[[ Listed entries, beginning ]]

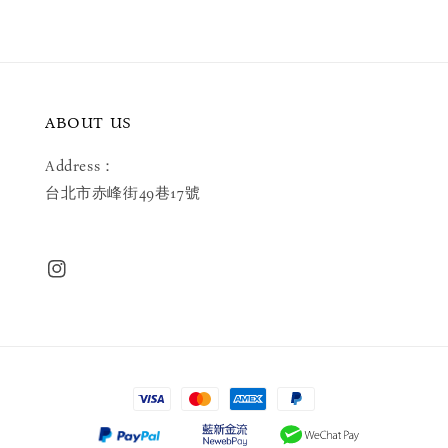
ABOUT US
Address：
台北市赤峰街49巷17號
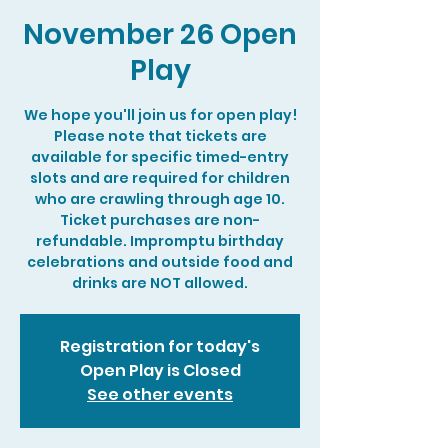
November 26 Open
Play
We hope you'll join us for open play!
Please note that tickets are
available for specific timed-entry
slots and are required for children
who are crawling through age 10.
Ticket purchases are non-
refundable. Impromptu birthday
celebrations and outside food and
drinks are NOT allowed.
Registration for today's
Open Play is Closed
See other events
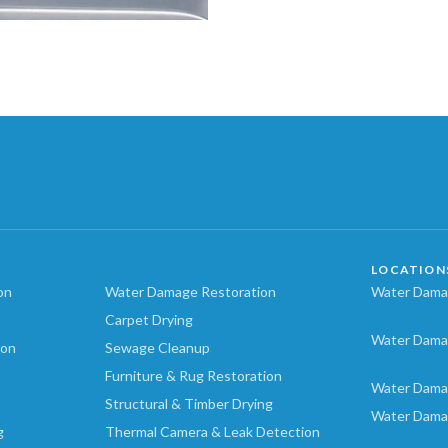
LOCATION
on
Water Damage Restoration
Water Damag
Carpet Drying
Water Dama
ion
Sewage Cleanup
Furniture & Rug Restoration
Water Dama
Structural & Timber Drying
Water Dama
g
Thermal Camera & Leak Detection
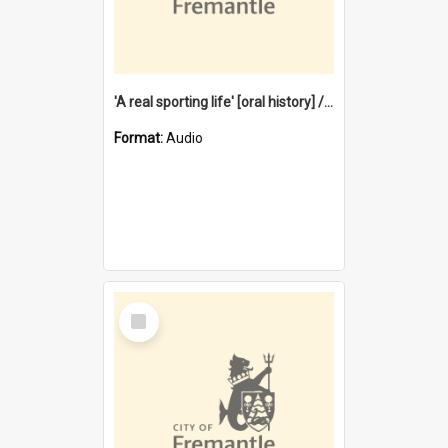
'A real sporting life' [oral history] / / interviewer: Margaret Howroyd
Format:
Audio
Select
Item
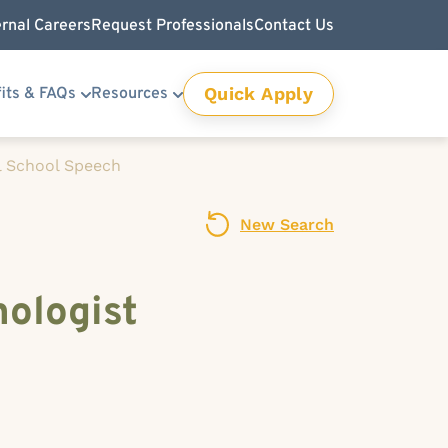
ernal Careers
Request Professionals
Contact Us
Quick Apply
its & FAQs
Resources
l School Speech
New Search
ologist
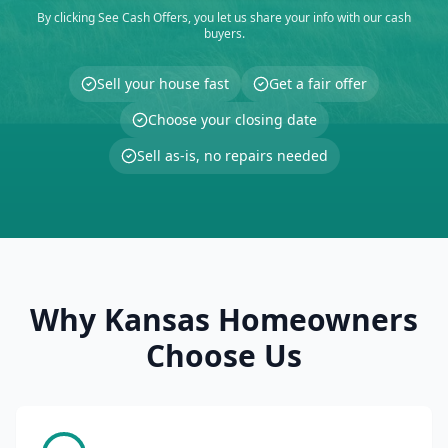
By clicking See Cash Offers, you let us share your info with our cash
buyers.
Sell your house fast
Get a fair offer
Choose your closing date
Sell as-is, no repairs needed
Why Kansas Homeowners
Choose Us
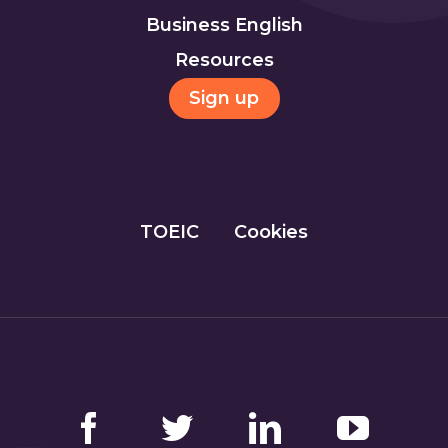
Business English
Resources
Sign up
TOEIC
Cookies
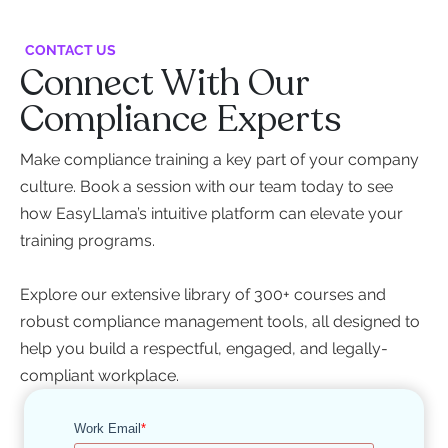
CONTACT US
Connect With Our
Compliance Experts
Make compliance training a key part of your company
culture. Book a session with our team today to see
how EasyLlama’s intuitive platform can elevate your
training programs.
Explore our extensive library of 300+ courses and
robust compliance management tools, all designed to
help you build a respectful, engaged, and legally-
compliant workplace.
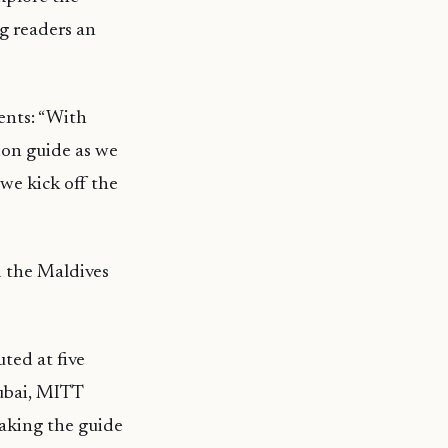
ng readers an
ents: “With
ion guide as we
 we kick off the
d the Maldives
ted at five
Dubai, MITT
making the guide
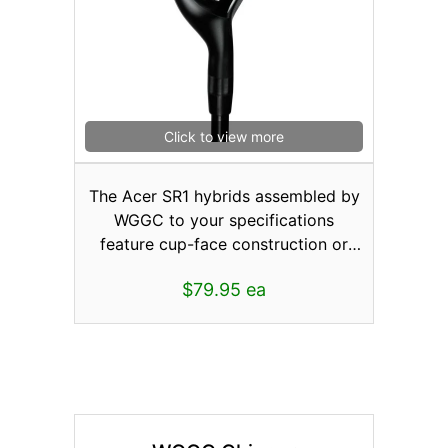
ball, the SR1 with cup-face
technology provides you that extra
spring-like effect for longer shots.
These low-profile heads coupled
with the Gravity Port located in the
rear promotes a higher launch with
Click to view more
greater accuracy. Available in Men’s
and Lady’s Right or Left Hand
The Acer SR1 hybrids assembled by
#3/15°, #5/18°or #7/21°.
WGGC to your specifications
feature cup-face construction or
where part of the faceplate wraps
$79.95 ea
around and becomes incorporated
into the sole, crown, and skirt area
of the head. This pushes the weld
back away from the actual face so
the areas around the perimeter
could be made thinner creating
more face deflection for higher ball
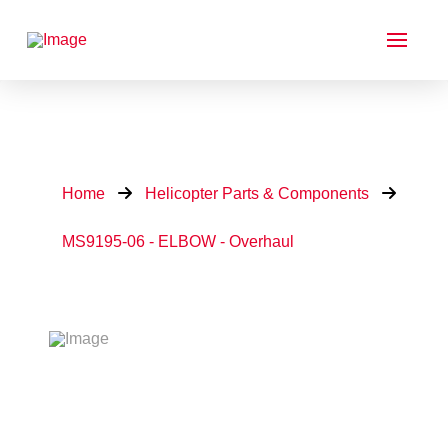
Home
Helicopter Parts & Components
MS9195-06 - ELBOW - Overhaul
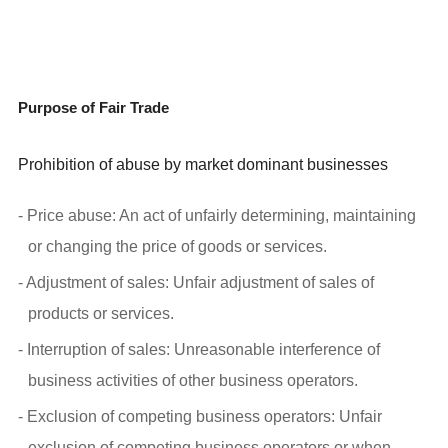
Purpose of Fair Trade
Prohibition of abuse by market dominant businesses
- Price abuse: An act of unfairly determining, maintaining
or changing the price of goods or services.
- Adjustment of sales: Unfair adjustment of sales of
products or services.
- Interruption of sales: Unreasonable interference of
business activities of other business operators.
- Exclusion of competing business operators: Unfair
exclusion of competing business operators or when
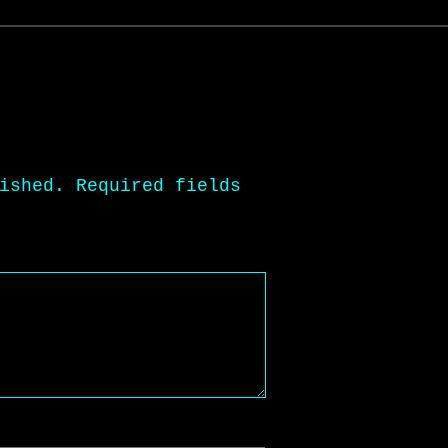
ished.
Required fields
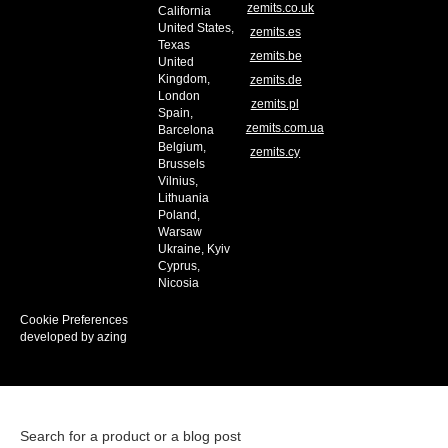
zemits.co.uk
California
United States,
zemits.es
Texas
zemits.be
United
Kingdom,
zemits.de
London
zemits.pl
Spain,
zemits.com.ua
Barcelona
Belgium,
zemits.cy
Brussels
Vilnius,
Lithuania
Poland,
Warsaw
Ukraine, Kyiv
Cyprus,
Nicosia
Cookie Preferences
developed by azing
Search for a product or a blog post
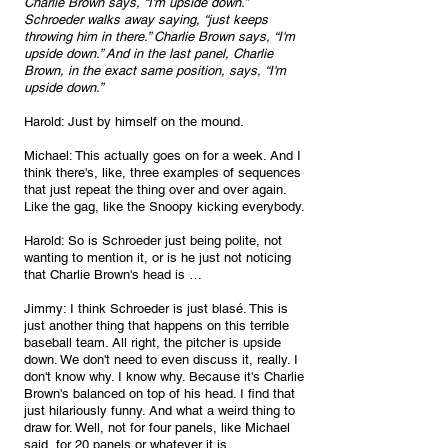
Charlie Brown says, “I'm upside down.” 
Schroeder walks away saying, “just keeps 
throwing him in there.” Charlie Brown says, “I'm 
upside down.” And in the last panel, Charlie 
Brown, in the exact same position, says, “I'm 
upside down.”
Harold: Just by himself on the mound.
Michael: This actually goes on for a week. And I 
think there's, like, three examples of sequences 
that just repeat the thing over and over again. 
Like the gag, like the Snoopy kicking everybody.
Harold: So is Schroeder just being polite, not 
wanting to mention it, or is he just not noticing 
that Charlie Brown's head is …
Jimmy: I think Schroeder is just blasé. This is 
just another thing that happens on this terrible 
baseball team. All right, the pitcher is upside 
down. We don't need to even discuss it, really. I 
don't know why. I know why. Because it's Charlie 
Brown's balanced on top of his head. I find that 
just hilariously funny. And what a weird thing to 
draw for. Well, not for four panels, like Michael 
said, for 20 panels or whatever it is.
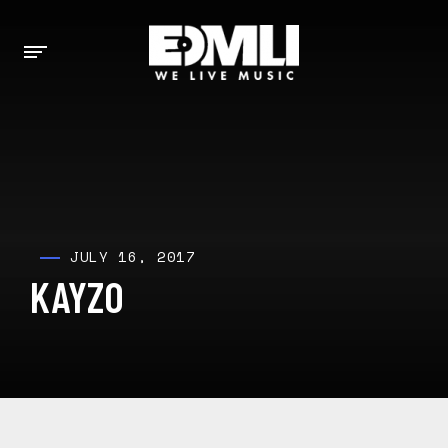
JULY 16, 2017
KAYZO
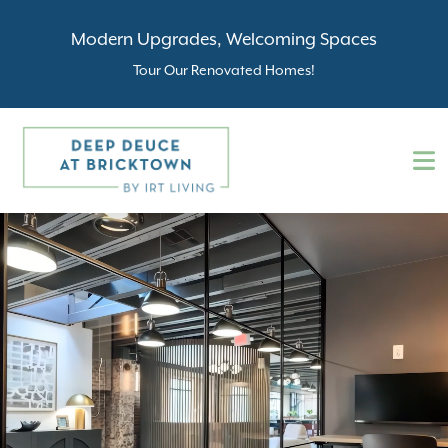
Modern Upgrades, Welcoming Spaces
Tour Our Renovated Homes!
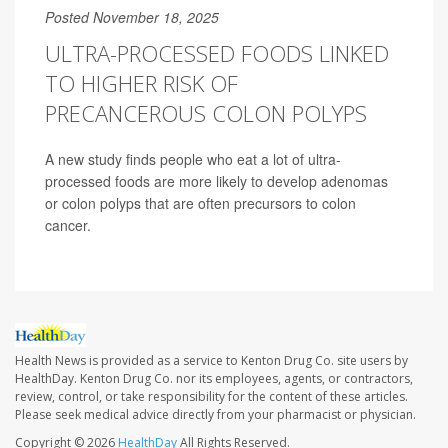
Posted November 18, 2025
ULTRA-PROCESSED FOODS LINKED
TO HIGHER RISK OF
PRECANCEROUS COLON POLYPS
A new study finds people who eat a lot of ultra-
processed foods are more likely to develop adenomas
or colon polyps that are often precursors to colon
cancer.
Health News is provided as a service to Kenton Drug Co. site users by
HealthDay. Kenton Drug Co. nor its employees, agents, or contractors,
review, control, or take responsibility for the content of these articles.
Please seek medical advice directly from your pharmacist or physician.
Copyright © 2026
HealthDay
All Rights Reserved.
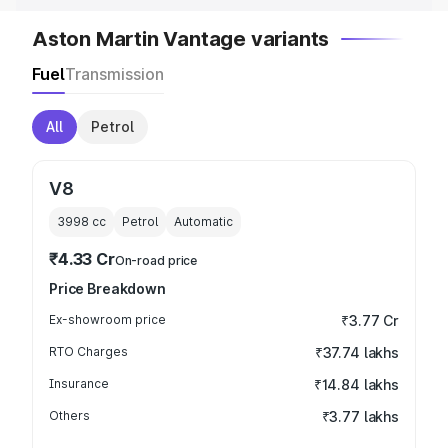
Aston Martin Vantage variants
Fuel
Transmission
All
Petrol
V8
3998
cc
Petrol
Automatic
₹4.33 Cr
On-road price
Price Breakdown
Ex-showroom price
₹3.77 Cr
RTO Charges
₹37.74 lakhs
Insurance
₹14.84 lakhs
Others
₹3.77 lakhs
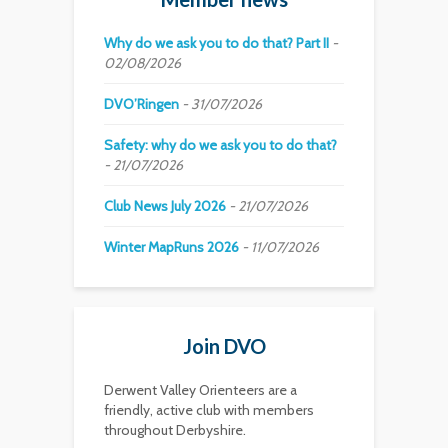
Why do we ask you to do that? Part II
02/08/2026
DVO’Ringen
31/07/2026
Safety: why do we ask you to do that?
21/07/2026
Club News July 2026
21/07/2026
Winter MapRuns 2026
11/07/2026
Join DVO
Derwent Valley Orienteers are a
friendly, active club with members
throughout Derbyshire.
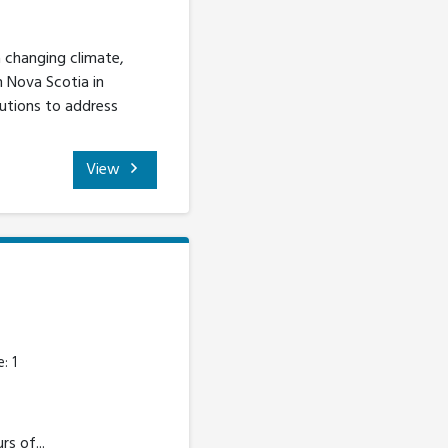
 changing climate,
n Nova Scotia in
lutions to address
View
: 1
s of...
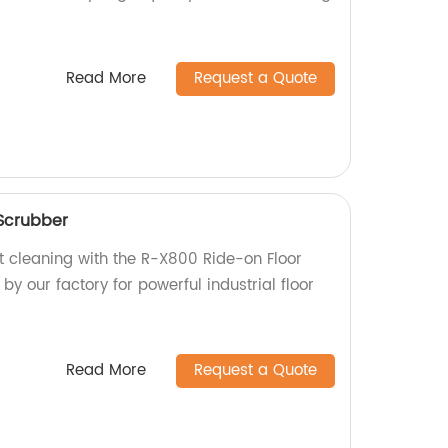
Read More
Request a Quote
Scrubber
nt cleaning with the R-X800 Ride-on Floor
y our factory for powerful industrial floor
Read More
Request a Quote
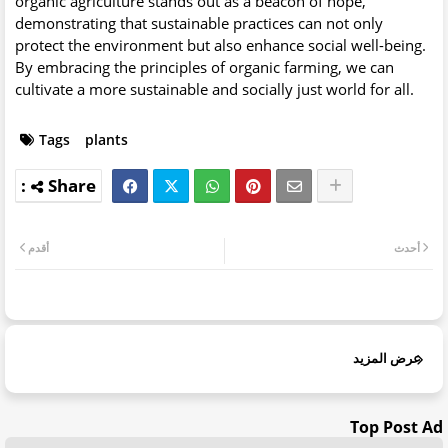
organic agriculture stands out as a beacon of hope,
demonstrating that sustainable practices can not only
protect the environment but also enhance social well-being.
By embracing the principles of organic farming, we can
cultivate a more sustainable and socially just world for all.
Tags
plants
أقدم
أحدث
عرض المزيد
Top Post Ad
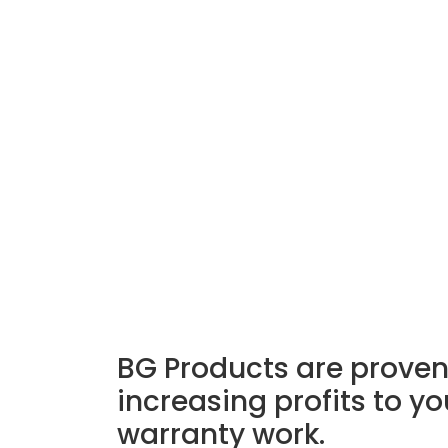
BG Products are proven 
increasing profits to y
warranty work.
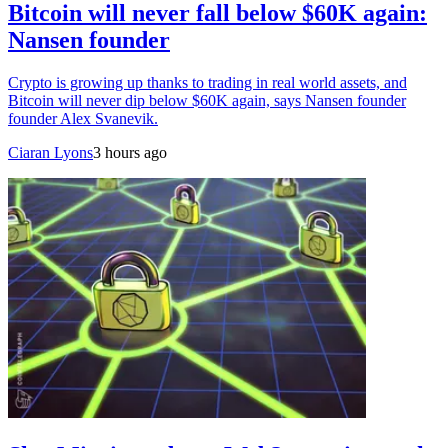
Bitcoin will never fall below $60K again:
Nansen founder
Crypto is growing up thanks to trading in real world assets, and
Bitcoin will never dip below $60K again, says Nansen founder
founder Alex Svanevik.
Ciaran Lyons
3 hours ago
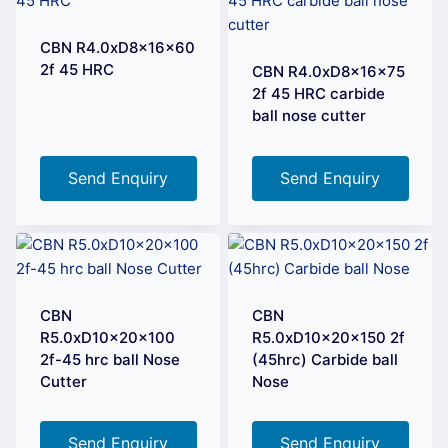
CBN R4.0xD8x16x60
2f 45 HRC
CBN R4.0xD8x16x75
2f 45 HRC carbide
ball nose cutter
Send Enquiry
Send Enquiry
CBN
CBN
R5.0xD10x20x100
R5.0xD10x20x150 2f
2f-45 hrc ball Nose
(45hrc) Carbide ball
Cutter
Nose
Send Enquiry
Send Enquiry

[[ Listed entries, end ]]

Although the entries contain pictures, reproduce only the rest, exactly as written.

Exercise answer —
ABOUT US
Address：
台北市赤峰街49巷17號
November 26 Open
Play
We hope you'll join us for open play!
Please note that tickets are
available for specific timed-entry
slots and are required for children
who are crawling through age 10.
Ticket purchases are non-
refundable. Impromptu birthday
celebrations and outside food and
drinks are NOT allowed.
Registration for today's
Open Play is Closed
See other events
LOCATION
on
Water Damage Restoration
Water Damag
Carpet Drying
Water Dama
ion
Sewage Cleanup
Furniture & Rug Restoration
Water Dama
Structural & Timber Drying
Water Dama
g
Thermal Camera & Leak Detection
'A real sporting life' [oral history] / / interviewer: Margaret Howroyd
Format:
Audio
Select
Item
ernal Careers
Request Professionals
Contact Us
Quick Apply
its & FAQs
Resources
l School Speech
New Search
ologist
By clicking See Cash Offers, you let us share your info with our cash
buyers.
Sell your house fast
Get a fair offer
Choose your closing date
Sell as-is, no repairs needed
Why Kansas Homeowners
Choose Us
Business English
Resources
Sign up
TOEIC
Cookies
CONTACT US
Connect With Our
Compliance Experts
Make compliance training a key part of your company
culture. Book a session with our team today to see
how EasyLlama’s intuitive platform can elevate your
training programs.
Explore our extensive library of 300+ courses and
robust compliance management tools, all designed to
help you build a respectful, engaged, and legally-
compliant workplace.
ng readers an
ents: “With
ion guide as we
 we kick off the
d the Maldives
ted at five
Dubai, MITT
making the guide
ball, the SR1 with cup-face
technology provides you that extra
spring-like effect for longer shots.
These low-profile heads coupled
with the Gravity Port located in the
rear promotes a higher launch with
Click to view more
greater accuracy. Available in Men’s
and Lady’s Right or Left Hand
The Acer SR1 hybrids assembled by
#3/15°, #5/18°or #7/21°.
WGGC to your specifications
feature cup-face construction or
where part of the faceplate wraps
$79.95 ea
around and becomes incorporated
into the sole, crown, and skirt area
of the head. This pushes the weld
back away from the actual face so
the areas around the perimeter
could be made thinner creating
more face deflection for higher ball
Home
Helicopter Parts & Components
MS9195-06 - ELBOW - Overhaul
Purpose of Fair Trade
Prohibition of abuse by market dominant businesses
- Price abuse: An act of unfairly determining, maintaining
or changing the price of goods or services.
- Adjustment of sales: Unfair adjustment of sales of
products or services.
- Interruption of sales: Unreasonable interference of
business activities of other business operators.
- Exclusion of competing business operators: Unfair
exclusion of competing business operators or when
ished.
Required fields
zemits.co.uk
California
United States,
zemits.es
Texas
zemits.be
United
Kingdom,
zemits.de
London
zemits.pl
Spain,
zemits.com.ua
Barcelona
Belgium,
zemits.cy
Brussels
Vilnius,
Lithuania
Poland,
Warsaw
Ukraine, Kyiv
Cyprus,
Nicosia
Cookie Preferences
developed by azing
Search for a product or a blog post
Charlie Brown says, “I'm upside down.” 
Schroeder walks away saying, “just keeps 
throwing him in there.” Charlie Brown says, “I'm 
upside down.” And in the last panel, Charlie 
Brown, in the exact same position, says, “I'm 
upside down.”
Harold: Just by himself on the mound.
Michael: This actually goes on for a week. And I 
think there's, like, three examples of sequences 
that just repeat the thing over and over again. 
Like the gag, like the Snoopy kicking everybody.
Harold: So is Schroeder just being polite, not 
wanting to mention it, or is he just not noticing 
that Charlie Brown's head is …
Jimmy: I think Schroeder is just blasé. This is 
just another thing that happens on this terrible 
baseball team. All right, the pitcher is upside 
down. We don't need to even discuss it, really. I 
don't know why. I know why. Because it's Charlie 
Brown's balanced on top of his head. I find that 
just hilariously funny. And what a weird thing to 
draw for. Well, not for four panels, like Michael 
said, for 20 panels or whatever it is.
JULY 16, 2017
KAYZO
Modern Upgrades, Welcoming Spaces
Tour Our Renovated Homes!
Posted November 18, 2025
ULTRA-PROCESSED FOODS LINKED
TO HIGHER RISK OF
PRECANCEROUS COLON POLYPS
A new study finds people who eat a lot of ultra-
processed foods are more likely to develop adenomas
or colon polyps that are often precursors to colon
cancer.
Health News is provided as a service to Kenton Drug Co. site users by
HealthDay. Kenton Drug Co. nor its employees, agents, or contractors,
review, control, or take responsibility for the content of these articles.
Please seek medical advice directly from your pharmacist or physician.
Copyright © 2026
HealthDay
All Rights Reserved.
Aston Martin Vantage variants
Fuel
Transmission
All
Petrol
V8
3998
cc
Petrol
Automatic
₹4.33 Cr
On-road price
Price Breakdown
Ex-showroom price
₹3.77 Cr
RTO Charges
₹37.74 lakhs
Insurance
₹14.84 lakhs
Others
₹3.77 lakhs
Why do we ask you to do that? Part II
02/08/2026
DVO’Ringen
31/07/2026
Safety: why do we ask you to do that?
21/07/2026
Club News July 2026
21/07/2026
Winter MapRuns 2026
11/07/2026
Join DVO
Derwent Valley Orienteers are a
friendly, active club with members
throughout Derbyshire.
 changing climate,
n Nova Scotia in
lutions to address
View
: 1
s of...
Read More
Request a Quote
Scrubber
nt cleaning with the R-X800 Ride-on Floor
y our factory for powerful industrial floor
Read More
Request a Quote
organic agriculture stands out as a beacon of hope,
demonstrating that sustainable practices can not only
protect the environment but also enhance social well-being.
By embracing the principles of organic farming, we can
cultivate a more sustainable and socially just world for all.
Tags
plants
أقدم
أحدث
عرض المزيد
Top Post Ad
BG Products are proven 
increasing profits to y
warranty work.
Bitcoin will never fall below $60K again:
Nansen founder
Crypto is growing up thanks to trading in real world assets, and
Bitcoin will never dip below $60K again, says Nansen founder
founder Alex Svanevik.
Ciaran Lyons
3 hours ago
CBN R4.0xD8x16x60
2f 45 HRC
CBN R4.0xD8x16x75
2f 45 HRC carbide
ball nose cutter
Send Enquiry
Send Enquiry
CBN
CBN
R5.0xD10x20x100
R5.0xD10x20x150 2f
2f-45 hrc ball Nose
(45hrc) Carbide ball
Cutter
Nose
Send Enquiry
Send Enquiry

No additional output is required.